Top email marketing tips to promote your next big sale

Top email marketing tips to promote your next big sale

Promoting your upcoming sale can be tough if you don’t know where to start. But if you have the right marketing mix, it shouldn’t be that difficult. One component of that is to employ a successful email marketing campaign.

Planning for an upcoming sale is no easy feat. You have to be careful about the discounts you give out—tthey should be just enough to attract customers but also help you retain your profits. But business owners like you focus too much on the technical side, neglecting that they’d also have to get the word out to attract as many customers as possible. One tried-and-tested way to do that is by designing your email campaign. There’s no one way of doing that right, but there are some fundamental rules you need to follow.

Market segmentation is key.

The first thing you need to do before launching your email campaign is to understand the different shades of your target audience. Every business has various audience segments. If you’re an apparel brand, your audience could be segregated by gender, age group, or product categories.

You need to figure out how many audience sub-groups there are and what products they like most, and try to tap into the reasons why they like them. Answers to those questions will help you craft an email that makes them tick.

A strong subject line is a must.

Once you’ve figured out your market segments, you need to start crafting a personalized email for each segment. But before that, you need to come up with a compelling subject line that prompts potential customers to open your email. That’s certainly easier said than done, but there are a few ways you can go about doing this.

First, imagine yourself in the customer’s shoes. Would you like to open a sales email from a random company? Probably not. In fact, chances are you’d toss it into the trash folder without opening it. So, your subject line needs to be customer-focused, not sales-focused. The easiest way to do that is by invoking the customer’s pain points and hinting that you have the solution.

On to crafting your perfect email

The perfect email doesn’t exist, but it does if you play your cards right. Most marketers flood their emails with walls of text. Let’s be honest, no one wants to wade through that. Humans are visual creatures and expect you to convey your message with a single glance.

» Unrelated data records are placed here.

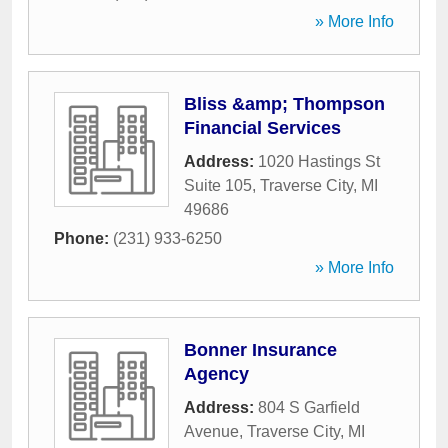
» More Info
Bliss &amp; Thompson
Financial Services
Address:
1020 Hastings St
Suite 105
,
Traverse City
,
MI
49686
Phone:
(231) 933-6250
» More Info
Bonner Insurance
Agency
Address:
804 S Garfield
Avenue
,
Traverse City
,
MI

So, you should add plenty of visuals and images to not bore your viewers. I recommend inserting catchy and colorful sale flyers that present all the information about your products and discounts in a colorful way. You can use PosterMyWall’s pre-built sale flyer templates to craft posters in a few clicks.

If you’re adding text to your email, be mindful of not coming across as promoting your products. Always remember that the prime purpose of your emails is to solve the customers’ problems, not sell your products. As a good rule of thumb, you should follow the 80-20 rule, meaning only 20% of your email should be reserved for directly marketing your products or services.

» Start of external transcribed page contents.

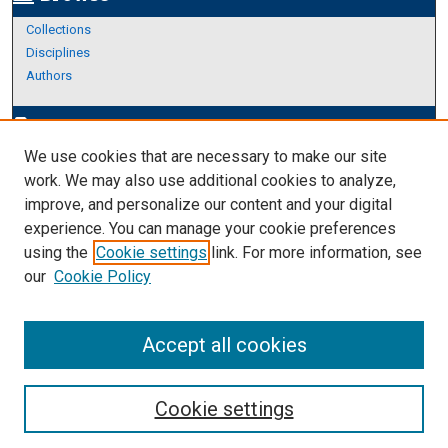
Collections
Disciplines
Authors
Author Corner
edit_document
We use cookies that are necessary to make our site
Author FAQ
work. We may also use additional cookies to analyze,
improve, and personalize our content and your digital
Links
experience. You can manage your cookie preferences
About Archives
using the
Cookie settings
link. For more information, see
our
Cookie Policy
Accept all cookies
Cookie settings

You won’t get sales without CTAs.

Having a call-to-action (CTA) in your emails is a must-have. As the name suggests, a CTA tells the viewer what to do if they want to register for a free trial or take part in a lucky draw. Even if you just want to inform your customers about the upcoming sale, your email should end with a strong phrase like “Get your favorite jackets at X% off now!”

Another thing to keep in mind when crafting effective CTAs is to invoke a sense of urgency in the customer’s mind. If they think the sale won’t last that long, they’ll spring into action right away, and that’s what you’re counting on. Your CTAs should be spread throughout your email, but don’t overdo it, as it comes off as being overly salesy, which turns off most potential customers.

Are your emails mobile-friendly?

Perhaps the biggest mistake marketers make when rolling out their email campaigns is not checking if their emails are optimized for mobile devices or not. When you insert graphics, banners, and posters into your email, they won’t be optimized for smaller screens.

You don’t want the contents of your email messed up on a phone, especially when most viewers check their emails on their phones. Using a pre-built email template designed for phones and tablets is the best way to overcome this problem.

A final piece of advice

The strategies mentioned above work like a charm—rremember, though, that they aren’t a universal formula but rather a basic framework for a successful email campaign. You’ll have to fill in the blanks on your own by experimenting with several strategies and tweaking them for your products and audience. Don’t forget to monitor your results and make changes along the way. I highly recommend you initially launch your campaign on a small subset of your target audience and make tweaks accordingly before rolling out to all your market segments.